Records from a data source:
★ ★ ★ ★ ★

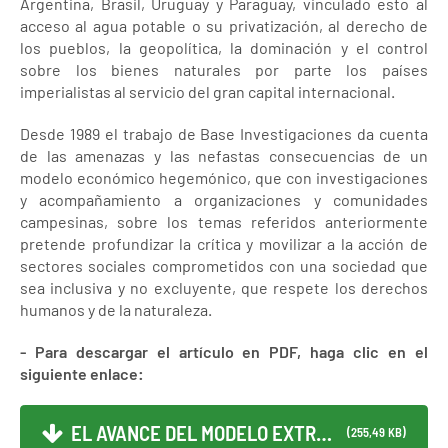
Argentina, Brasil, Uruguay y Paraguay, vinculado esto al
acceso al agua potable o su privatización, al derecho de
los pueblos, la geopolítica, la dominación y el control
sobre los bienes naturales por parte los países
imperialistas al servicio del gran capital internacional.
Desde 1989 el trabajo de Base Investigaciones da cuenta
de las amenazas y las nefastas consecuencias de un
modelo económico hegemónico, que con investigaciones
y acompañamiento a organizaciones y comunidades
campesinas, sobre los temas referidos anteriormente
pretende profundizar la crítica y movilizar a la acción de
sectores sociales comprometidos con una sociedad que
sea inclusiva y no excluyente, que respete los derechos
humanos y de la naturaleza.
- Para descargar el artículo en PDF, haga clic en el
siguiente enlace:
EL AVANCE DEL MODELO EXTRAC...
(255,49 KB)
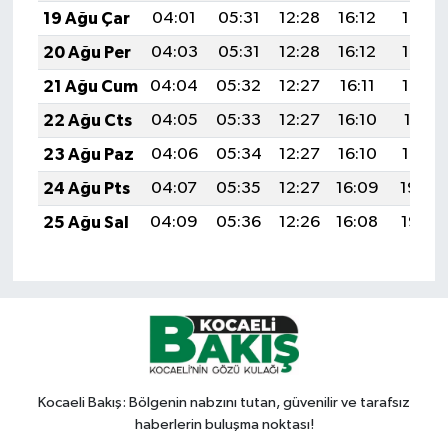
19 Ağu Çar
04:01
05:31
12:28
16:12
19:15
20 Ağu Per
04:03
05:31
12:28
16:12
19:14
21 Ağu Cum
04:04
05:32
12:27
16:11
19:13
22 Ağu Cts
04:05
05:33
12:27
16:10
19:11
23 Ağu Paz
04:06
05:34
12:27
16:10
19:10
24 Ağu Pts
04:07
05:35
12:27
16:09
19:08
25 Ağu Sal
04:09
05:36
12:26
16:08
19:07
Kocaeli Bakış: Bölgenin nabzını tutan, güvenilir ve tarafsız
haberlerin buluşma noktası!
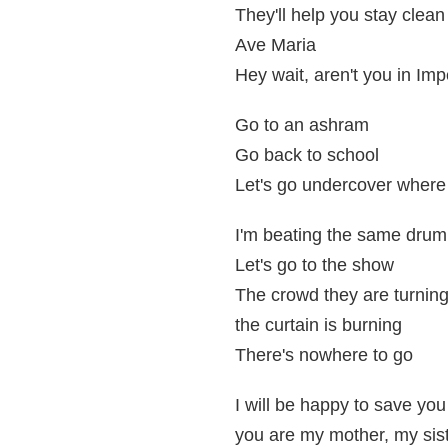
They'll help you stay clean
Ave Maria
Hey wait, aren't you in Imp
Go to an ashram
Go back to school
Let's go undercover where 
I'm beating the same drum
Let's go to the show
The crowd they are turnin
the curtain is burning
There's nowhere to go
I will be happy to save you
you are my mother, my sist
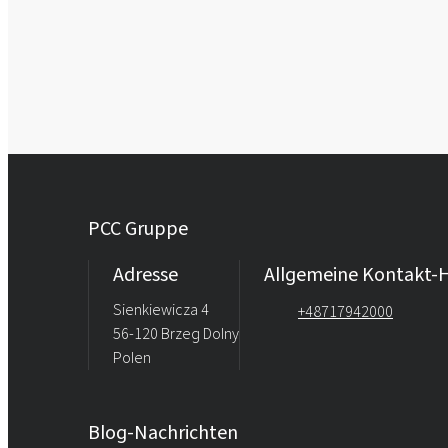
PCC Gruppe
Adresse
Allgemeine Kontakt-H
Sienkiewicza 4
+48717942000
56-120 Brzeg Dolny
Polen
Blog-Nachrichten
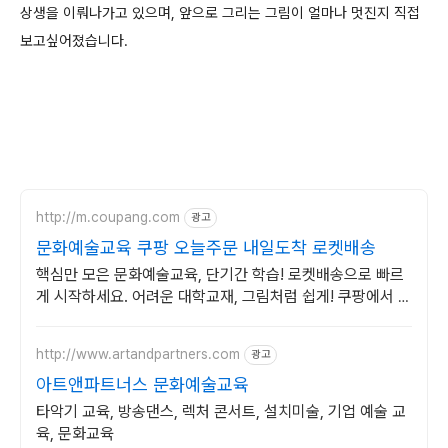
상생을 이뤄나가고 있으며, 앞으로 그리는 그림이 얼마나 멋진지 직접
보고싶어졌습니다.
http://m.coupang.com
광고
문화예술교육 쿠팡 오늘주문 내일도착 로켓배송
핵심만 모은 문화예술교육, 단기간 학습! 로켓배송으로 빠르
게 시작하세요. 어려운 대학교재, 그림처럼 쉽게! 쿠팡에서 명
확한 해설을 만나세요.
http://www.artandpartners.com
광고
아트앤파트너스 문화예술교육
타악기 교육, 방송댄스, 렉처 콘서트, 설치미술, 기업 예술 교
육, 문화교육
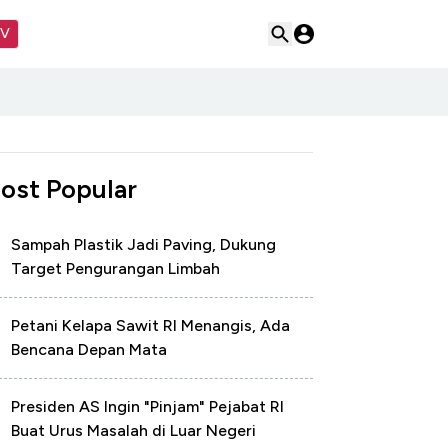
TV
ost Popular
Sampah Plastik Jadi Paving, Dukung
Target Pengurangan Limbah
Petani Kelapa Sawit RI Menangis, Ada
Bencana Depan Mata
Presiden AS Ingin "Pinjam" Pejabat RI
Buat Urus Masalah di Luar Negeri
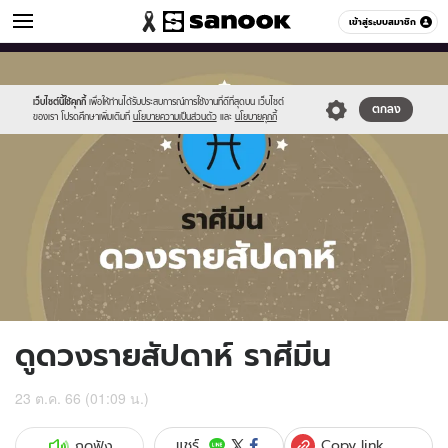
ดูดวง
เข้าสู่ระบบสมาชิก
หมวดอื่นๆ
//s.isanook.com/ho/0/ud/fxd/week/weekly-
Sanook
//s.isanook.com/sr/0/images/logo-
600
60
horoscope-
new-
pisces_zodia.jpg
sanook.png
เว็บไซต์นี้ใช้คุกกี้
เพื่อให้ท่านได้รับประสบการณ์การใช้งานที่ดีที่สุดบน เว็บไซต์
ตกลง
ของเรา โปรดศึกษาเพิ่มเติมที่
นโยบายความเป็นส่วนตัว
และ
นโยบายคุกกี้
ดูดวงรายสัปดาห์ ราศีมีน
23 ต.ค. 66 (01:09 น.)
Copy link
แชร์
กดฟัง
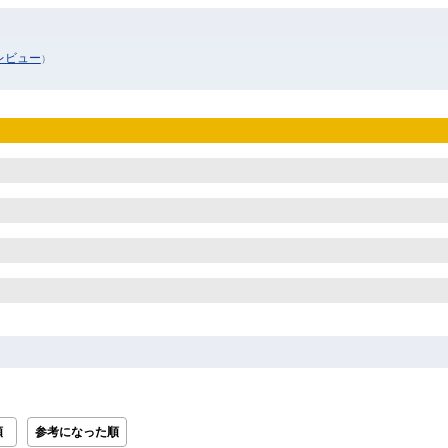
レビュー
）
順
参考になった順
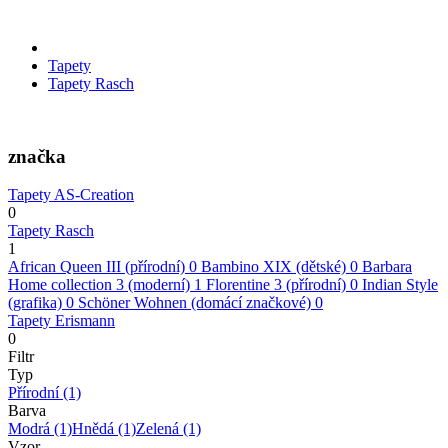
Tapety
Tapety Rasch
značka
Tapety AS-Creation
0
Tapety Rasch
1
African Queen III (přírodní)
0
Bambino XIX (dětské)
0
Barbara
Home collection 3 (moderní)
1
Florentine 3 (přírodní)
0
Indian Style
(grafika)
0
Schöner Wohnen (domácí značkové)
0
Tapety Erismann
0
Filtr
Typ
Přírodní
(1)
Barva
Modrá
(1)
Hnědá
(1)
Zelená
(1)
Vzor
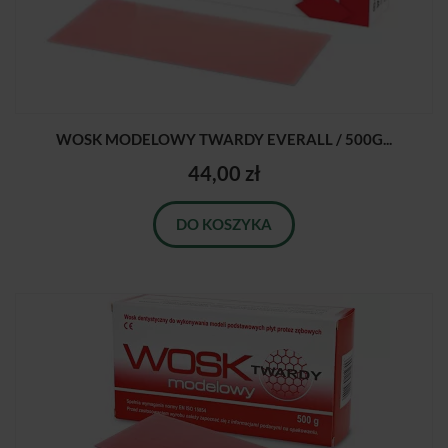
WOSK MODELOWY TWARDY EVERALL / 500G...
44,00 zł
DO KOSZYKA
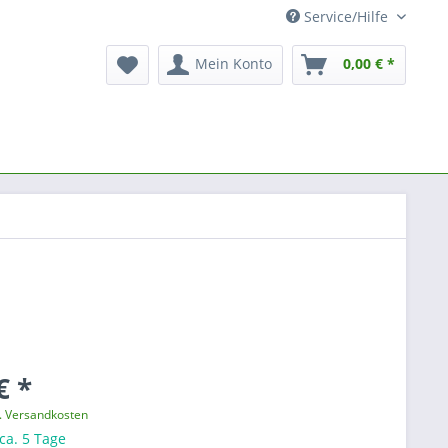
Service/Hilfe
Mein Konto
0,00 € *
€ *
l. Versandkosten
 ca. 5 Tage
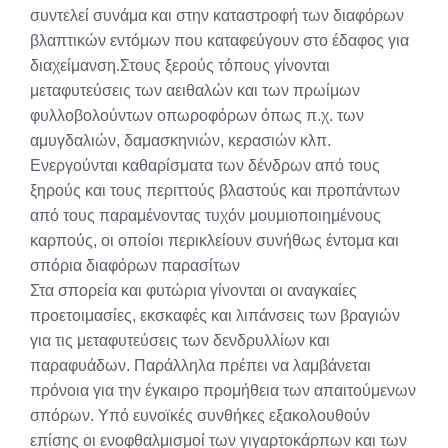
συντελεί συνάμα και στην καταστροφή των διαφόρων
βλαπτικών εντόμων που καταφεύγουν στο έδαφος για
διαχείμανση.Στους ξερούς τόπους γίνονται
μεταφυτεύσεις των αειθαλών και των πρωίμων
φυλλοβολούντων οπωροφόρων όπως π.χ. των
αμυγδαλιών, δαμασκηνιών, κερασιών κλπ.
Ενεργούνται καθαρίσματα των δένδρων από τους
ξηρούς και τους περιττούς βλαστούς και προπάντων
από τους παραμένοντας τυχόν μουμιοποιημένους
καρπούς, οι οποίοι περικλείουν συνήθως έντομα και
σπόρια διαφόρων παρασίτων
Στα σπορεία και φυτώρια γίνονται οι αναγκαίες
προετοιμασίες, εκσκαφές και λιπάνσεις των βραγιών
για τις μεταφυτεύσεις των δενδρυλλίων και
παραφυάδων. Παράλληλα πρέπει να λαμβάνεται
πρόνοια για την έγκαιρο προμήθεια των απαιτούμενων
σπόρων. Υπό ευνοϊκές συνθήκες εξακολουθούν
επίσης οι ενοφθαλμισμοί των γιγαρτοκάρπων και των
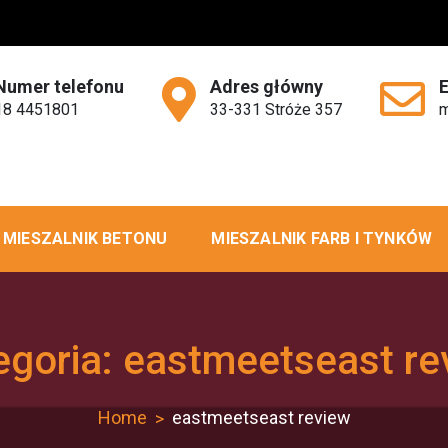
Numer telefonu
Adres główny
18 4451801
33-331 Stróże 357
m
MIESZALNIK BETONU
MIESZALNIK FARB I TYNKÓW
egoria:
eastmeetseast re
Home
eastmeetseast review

★ ★ ★ ★ ★

▶ What the exercise asks
From the first line to the last, output the records exactly without pictures.

▶ Task output
Argentina, Brasil, Uruguay y Paraguay, vinculado esto al
acceso al agua potable o su privatización, al derecho de
los pueblos, la geopolítica, la dominación y el control
sobre los bienes naturales por parte los países
imperialistas al servicio del gran capital internacional.
Desde 1989 el trabajo de Base Investigaciones da cuenta
de las amenazas y las nefastas consecuencias de un
modelo económico hegemónico, que con investigaciones
y acompañamiento a organizaciones y comunidades
campesinas, sobre los temas referidos anteriormente
pretende profundizar la crítica y movilizar a la acción de
sectores sociales comprometidos con una sociedad que
sea inclusiva y no excluyente, que respete los derechos
humanos y de la naturaleza.
- Para descargar el artículo en PDF, haga clic en el
siguiente enlace:
EL AVANCE DEL MODELO EXTRAC...
(255,49 KB)
19 Ağu Çar
04:01
05:31
12:28
16:12
19:15
20 Ağu Per
04:03
05:31
12:28
16:12
19:14
21 Ağu Cum
04:04
05:32
12:27
16:11
19:13
22 Ağu Cts
04:05
05:33
12:27
16:10
19:11
23 Ağu Paz
04:06
05:34
12:27
16:10
19:10
24 Ağu Pts
04:07
05:35
12:27
16:09
19:08
25 Ağu Sal
04:09
05:36
12:26
16:08
19:07
Kocaeli Bakış: Bölgenin nabzını tutan, güvenilir ve tarafsız
haberlerin buluşma noktası!
They'll help you stay clean
Ave Maria
Hey wait, aren't you in Imp
Go to an ashram
Go back to school
Let's go undercover where 
I'm beating the same drum
Let's go to the show
The crowd they are turnin
the curtain is burning
There's nowhere to go
I will be happy to save you
you are my mother, my sist
PCC Gruppe
Adresse
Allgemeine Kontakt-H
Sienkiewicza 4
+48717942000
56-120 Brzeg Dolny
Polen
Blog-Nachrichten
상생을 이뤄나가고 있으며, 앞으로 그리는 그림이 얼마나 멋진지 직접
보고싶어졌습니다.
http://m.coupang.com
광고
문화예술교육 쿠팡 오늘주문 내일도착 로켓배송
핵심만 모은 문화예술교육, 단기간 학습! 로켓배송으로 빠르
게 시작하세요. 어려운 대학교재, 그림처럼 쉽게! 쿠팡에서 명
확한 해설을 만나세요.
http://www.artandpartners.com
광고
아트앤파트너스 문화예술교육
타악기 교육, 방송댄스, 렉처 콘서트, 설치미술, 기업 예술 교
육, 문화교육
TV
ost Popular
Sampah Plastik Jadi Paving, Dukung
Target Pengurangan Limbah
Petani Kelapa Sawit RI Menangis, Ada
Bencana Depan Mata
Presiden AS Ingin "Pinjam" Pejabat RI
Buat Urus Masalah di Luar Negeri
ดูดวง
เข้าสู่ระบบสมาชิก
หมวดอื่นๆ
//s.isanook.com/ho/0/ud/fxd/week/weekly-
Sanook
//s.isanook.com/sr/0/images/logo-
600
60
horoscope-
new-
pisces_zodia.jpg
sanook.png
เว็บไซต์นี้ใช้คุกกี้
เพื่อให้ท่านได้รับประสบการณ์การใช้งานที่ดีที่สุดบน เว็บไซต์
ตกลง
ของเรา โปรดศึกษาเพิ่มเติมที่
นโยบายความเป็นส่วนตัว
และ
นโยบายคุกกี้
ดูดวงรายสัปดาห์ ราศีมีน
23 ต.ค. 66 (01:09 น.)
Copy link
แชร์
กดฟัง
レビュー
）
順
参考になった順
Tapety
Tapety Rasch
značka
Tapety AS-Creation
0
Tapety Rasch
1
African Queen III (přírodní)
0
Bambino XIX (dětské)
0
Barbara
Home collection 3 (moderní)
1
Florentine 3 (přírodní)
0
Indian Style
(grafika)
0
Schöner Wohnen (domácí značkové)
0
Tapety Erismann
0
Filtr
Typ
Přírodní
(1)
Barva
Modrá
(1)
Hnědá
(1)
Zelená
(1)
Vzor
WOSK MODELOWY TWARDY EVERALL / 500G...
44,00 zł
DO KOSZYKA
Service/Hilfe
Mein Konto
0,00 € *
€ *
l. Versandkosten
 ca. 5 Tage
συντελεί συνάμα και στην καταστροφή των διαφόρων
βλαπτικών εντόμων που καταφεύγουν στο έδαφος για
διαχείμανση.Στους ξερούς τόπους γίνονται
μεταφυτεύσεις των αειθαλών και των πρωίμων
φυλλοβολούντων οπωροφόρων όπως π.χ. των
αμυγδαλιών, δαμασκηνιών, κερασιών κλπ.
Ενεργούνται καθαρίσματα των δένδρων από τους
ξηρούς και τους περιττούς βλαστούς και προπάντων
από τους παραμένοντας τυχόν μουμιοποιημένους
καρπούς, οι οποίοι περικλείουν συνήθως έντομα και
σπόρια διαφόρων παρασίτων
Στα σπορεία και φυτώρια γίνονται οι αναγκαίες
προετοιμασίες, εκσκαφές και λιπάνσεις των βραγιών
για τις μεταφυτεύσεις των δενδρυλλίων και
παραφυάδων. Παράλληλα πρέπει να λαμβάνεται
πρόνοια για την έγκαιρο προμήθεια των απαιτούμενων
σπόρων. Υπό ευνοϊκές συνθήκες εξακολουθούν
επίσης οι ενοφθαλμισμοί των γιγαρτοκάρπων και των
Numer telefonu
Adres główny
18 4451801
33-331 Stróże 357
m
MIESZALNIK BETONU
MIESZALNIK FARB I TYNKÓW
egoria:
eastmeetseast re
Home
eastmeetseast review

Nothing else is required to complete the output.